** Opening GIVEN DATA block **
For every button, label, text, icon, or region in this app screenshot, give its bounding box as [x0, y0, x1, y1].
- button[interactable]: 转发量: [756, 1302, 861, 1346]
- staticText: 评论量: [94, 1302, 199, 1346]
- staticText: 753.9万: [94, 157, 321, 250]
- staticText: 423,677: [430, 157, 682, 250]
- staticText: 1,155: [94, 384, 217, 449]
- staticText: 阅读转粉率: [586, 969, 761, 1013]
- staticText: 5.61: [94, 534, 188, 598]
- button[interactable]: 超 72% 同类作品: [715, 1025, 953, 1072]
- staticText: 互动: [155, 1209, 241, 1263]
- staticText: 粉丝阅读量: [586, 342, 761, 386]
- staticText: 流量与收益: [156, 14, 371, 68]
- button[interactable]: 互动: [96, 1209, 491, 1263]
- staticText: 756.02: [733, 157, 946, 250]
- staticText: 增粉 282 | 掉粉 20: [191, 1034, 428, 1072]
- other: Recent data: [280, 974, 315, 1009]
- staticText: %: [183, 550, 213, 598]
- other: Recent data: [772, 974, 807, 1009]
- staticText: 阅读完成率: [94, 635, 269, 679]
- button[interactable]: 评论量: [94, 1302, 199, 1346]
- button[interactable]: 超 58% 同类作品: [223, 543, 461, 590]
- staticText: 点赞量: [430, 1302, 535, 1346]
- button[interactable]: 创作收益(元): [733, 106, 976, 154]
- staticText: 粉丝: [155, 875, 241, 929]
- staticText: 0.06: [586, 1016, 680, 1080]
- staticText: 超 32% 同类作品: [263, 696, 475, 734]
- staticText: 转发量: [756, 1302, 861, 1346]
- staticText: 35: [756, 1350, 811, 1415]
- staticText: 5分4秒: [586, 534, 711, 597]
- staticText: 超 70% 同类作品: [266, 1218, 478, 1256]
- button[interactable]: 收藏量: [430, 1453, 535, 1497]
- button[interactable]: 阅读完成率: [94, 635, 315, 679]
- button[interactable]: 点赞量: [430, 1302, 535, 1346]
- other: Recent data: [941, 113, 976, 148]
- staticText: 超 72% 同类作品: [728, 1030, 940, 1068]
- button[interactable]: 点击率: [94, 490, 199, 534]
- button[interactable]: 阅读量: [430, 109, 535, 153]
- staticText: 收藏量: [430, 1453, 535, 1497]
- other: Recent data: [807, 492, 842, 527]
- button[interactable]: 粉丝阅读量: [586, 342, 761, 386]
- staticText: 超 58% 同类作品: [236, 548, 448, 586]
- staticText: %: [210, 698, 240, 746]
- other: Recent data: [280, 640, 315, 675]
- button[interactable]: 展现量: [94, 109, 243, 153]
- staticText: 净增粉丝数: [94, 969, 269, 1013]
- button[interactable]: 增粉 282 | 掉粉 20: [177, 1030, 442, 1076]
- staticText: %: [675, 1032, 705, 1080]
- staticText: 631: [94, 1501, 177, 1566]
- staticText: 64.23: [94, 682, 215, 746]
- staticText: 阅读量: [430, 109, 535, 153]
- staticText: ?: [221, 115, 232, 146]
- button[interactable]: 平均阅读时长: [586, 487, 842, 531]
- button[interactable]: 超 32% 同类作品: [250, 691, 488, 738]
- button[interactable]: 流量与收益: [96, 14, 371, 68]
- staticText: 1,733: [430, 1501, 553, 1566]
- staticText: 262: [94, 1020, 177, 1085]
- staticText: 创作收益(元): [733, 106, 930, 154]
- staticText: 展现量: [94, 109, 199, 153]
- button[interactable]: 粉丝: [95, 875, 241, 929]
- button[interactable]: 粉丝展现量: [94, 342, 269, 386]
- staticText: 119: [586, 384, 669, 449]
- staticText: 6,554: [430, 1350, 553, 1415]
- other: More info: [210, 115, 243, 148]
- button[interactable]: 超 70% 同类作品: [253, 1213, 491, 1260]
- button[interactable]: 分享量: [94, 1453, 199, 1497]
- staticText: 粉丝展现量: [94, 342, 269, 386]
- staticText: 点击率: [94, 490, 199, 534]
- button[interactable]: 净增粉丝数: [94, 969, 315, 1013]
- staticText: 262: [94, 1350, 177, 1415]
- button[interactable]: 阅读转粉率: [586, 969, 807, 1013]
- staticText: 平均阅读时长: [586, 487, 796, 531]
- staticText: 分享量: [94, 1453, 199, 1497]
** Closing GIVEN DATA block **
*WHAT IS BEING ASKED*
Copy each line above holding "粉丝展现量".

*YOUR SOLUTION*
- button[interactable]: 粉丝展现量: [94, 342, 269, 386]
- staticText: 粉丝展现量: [94, 342, 269, 386]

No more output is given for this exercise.